» **DATASET EXTRACT**:
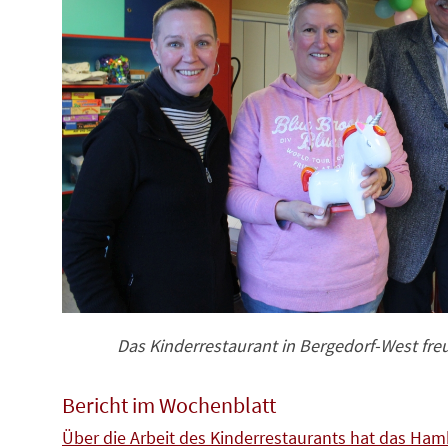
Das Kinderrestaurant in Bergedorf-West fre
Bericht im Wochenblatt
Über die Arbeit des Kinderrestaurants hat das Ham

» **YOUR ASSIGNMENT**:
Copy the listing over exactly, skipping the pictures it holds.

» **RESPONSE AREA**:
Das Kinderrestaurant in Bergedorf-West fre
Bericht im Wochenblatt
Über die Arbeit des Kinderrestaurants hat das Ham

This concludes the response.